Ветер овевал зловещие фигуры. Пошел наконец снег, белыми осколками льда прорывая пелену облаков.
Всадники пошевелились. Лошади подняли головы. Поскакали вниз по склону, стуча копытами по твердой земле.
Келиз сгорбилась, обняв себя руками. Покрытые инеем всадники были все ближе, и она смогла различить лица под ободками и змееподобными носовыми пластинами шлемов — смертельно бледные, в бескровных порезах. На их кольчугах одинаковые туники — форма, поняла она, знак принадлежности к некоей иноземной армии — серые и алые, покрытые замерзшей кровью. Один весь в татуировках, украшен амулетами — когти, перья и бусины — огромен и похож на варвара. Может, даже не людского рода. А вот остальные одной с ней расы, она уверена.
Они натянули удила прямо перед ней; что-то заставило Келиз во все глаза уставиться на одного — седая борода под коркой инея, серые глаза в глубоких впадинах орбит, напомнившие немигающие глаза птицы, холодные, хищные, лишенные и следа сочувствия. Когда он заговорил на языке эланцев, дыхание не вырвалось изо рта. — Время вашего Жнеца подошло к концу. Смерть изменила свой лик…
— Ты никогда не был приветливым, — пробасил коренастый круглолицый солдат справа от него.
— Не надо, Колотун, — бросил другой всадник, однорукий, сгорбившийся от груза лет. — Ты даже еще не стал частью этого мира. Мы ждем, но такова уж природа снов и видений — они равнодушны к десяткам тысяч шагов безупречной жизни, не говоря уж о миллионах бесполезных шагов.
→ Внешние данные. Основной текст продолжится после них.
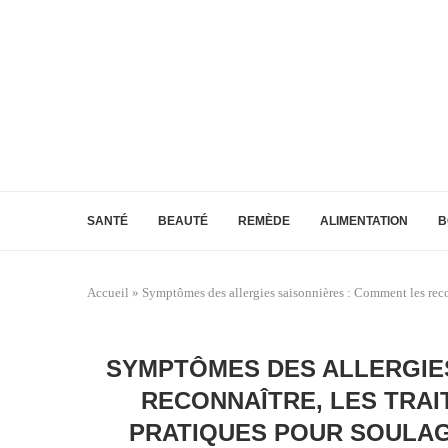
SANTÉ
BEAUTÉ
REMÈDE
ALIMENTATION
B
Accueil
»
Symptômes des allergies saisonnières : Comment les reconn
SYMPTÔMES DES ALLERGIES
RECONNAÎTRE, LES TRAI
PRATIQUES POUR SOULAG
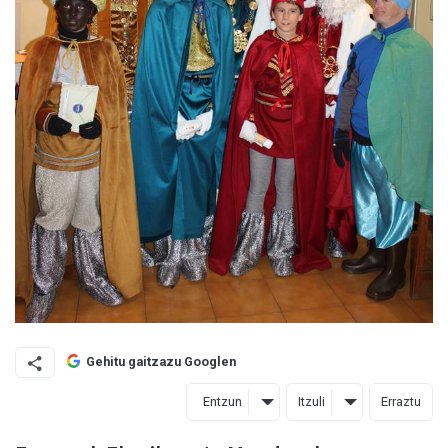
Gehitu gaitzazu Googlen
Entzun
Itzuli
Erraztu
Учись терпению, целитель.
— Когда один уходит, — продолжал бородач, — мы встаем на смену.
— На время войны, — прорычал варвар. Он явно решил заплести в косички все пряди спутанной гривы своего мертвого коня.
— Сама жизнь есть война, война обреченная, — возразил бородач. — Не думай, Ходунок, что мы скоро уйдем на покой.
— Он был богом! — крикнул пятый солдат, сверкнув зубами над иссиня- черной раздвоенной бородой. — А мы всего лишь компания погрызенных жизнью морпехов!
Ходунок засмеялся. — Видишь, как высоко ты забрался, Клетка? Хотя бы голову назад получил — я помню, как мы тебя хоронили под Черным Псом. Полночи голову искали, да так и не нашли.
— Жабы съели, — предположил кто-то из солдат. Все захохотали, даже Клетка.